Extracted data =

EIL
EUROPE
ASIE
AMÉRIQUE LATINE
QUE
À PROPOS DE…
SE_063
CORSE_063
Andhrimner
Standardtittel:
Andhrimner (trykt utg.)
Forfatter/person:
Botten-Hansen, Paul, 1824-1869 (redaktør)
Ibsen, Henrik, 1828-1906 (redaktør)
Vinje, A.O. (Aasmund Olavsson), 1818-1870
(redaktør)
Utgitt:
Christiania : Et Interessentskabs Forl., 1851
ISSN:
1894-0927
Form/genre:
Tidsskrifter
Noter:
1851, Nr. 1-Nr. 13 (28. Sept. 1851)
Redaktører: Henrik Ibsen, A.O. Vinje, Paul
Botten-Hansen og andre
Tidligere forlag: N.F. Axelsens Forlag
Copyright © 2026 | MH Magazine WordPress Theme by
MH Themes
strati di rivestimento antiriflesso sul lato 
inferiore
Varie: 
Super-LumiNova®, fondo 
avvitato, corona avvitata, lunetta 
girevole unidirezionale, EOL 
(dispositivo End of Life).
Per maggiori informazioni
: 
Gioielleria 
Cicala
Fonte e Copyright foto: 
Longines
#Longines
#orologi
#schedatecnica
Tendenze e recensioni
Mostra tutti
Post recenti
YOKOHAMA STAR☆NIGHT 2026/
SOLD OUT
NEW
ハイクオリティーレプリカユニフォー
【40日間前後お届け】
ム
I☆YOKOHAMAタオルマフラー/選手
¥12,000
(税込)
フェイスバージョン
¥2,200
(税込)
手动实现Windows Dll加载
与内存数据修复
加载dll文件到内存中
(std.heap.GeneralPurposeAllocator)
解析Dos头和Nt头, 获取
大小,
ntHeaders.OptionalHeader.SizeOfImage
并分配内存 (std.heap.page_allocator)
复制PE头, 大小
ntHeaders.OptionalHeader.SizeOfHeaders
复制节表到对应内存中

Assignment =
Retype the entries above exactly as they appear.

Finished exercise =
EIL
EUROPE
ASIE
AMÉRIQUE LATINE
QUE
À PROPOS DE…
SE_063
CORSE_063
Andhrimner
Standardtittel:
Andhrimner (trykt utg.)
Forfatter/person:
Botten-Hansen, Paul, 1824-1869 (redaktør)
Ibsen, Henrik, 1828-1906 (redaktør)
Vinje, A.O. (Aasmund Olavsson), 1818-1870
(redaktør)
Utgitt:
Christiania : Et Interessentskabs Forl., 1851
ISSN:
1894-0927
Form/genre:
Tidsskrifter
Noter:
1851, Nr. 1-Nr. 13 (28. Sept. 1851)
Redaktører: Henrik Ibsen, A.O. Vinje, Paul
Botten-Hansen og andre
Tidligere forlag: N.F. Axelsens Forlag
Copyright © 2026 | MH Magazine WordPress Theme by
MH Themes
strati di rivestimento antiriflesso sul lato 
inferiore
Varie: 
Super-LumiNova®, fondo 
avvitato, corona avvitata, lunetta 
girevole unidirezionale, EOL 
(dispositivo End of Life).
Per maggiori informazioni
: 
Gioielleria 
Cicala
Fonte e Copyright foto: 
Longines
#Longines
#orologi
#schedatecnica
Tendenze e recensioni
Mostra tutti
Post recenti
YOKOHAMA STAR☆NIGHT 2026/
SOLD OUT
NEW
ハイクオリティーレプリカユニフォー
【40日間前後お届け】
ム
I☆YOKOHAMAタオルマフラー/選手
¥12,000
(税込)
フェイスバージョン
¥2,200
(税込)
手动实现Windows Dll加载
与内存数据修复
加载dll文件到内存中
(std.heap.GeneralPurposeAllocator)
解析Dos头和Nt头, 获取
大小,
ntHeaders.OptionalHeader.SizeOfImage
并分配内存 (std.heap.page_allocator)
复制PE头, 大小
ntHeaders.OptionalHeader.SizeOfHeaders
复制节表到对应内存中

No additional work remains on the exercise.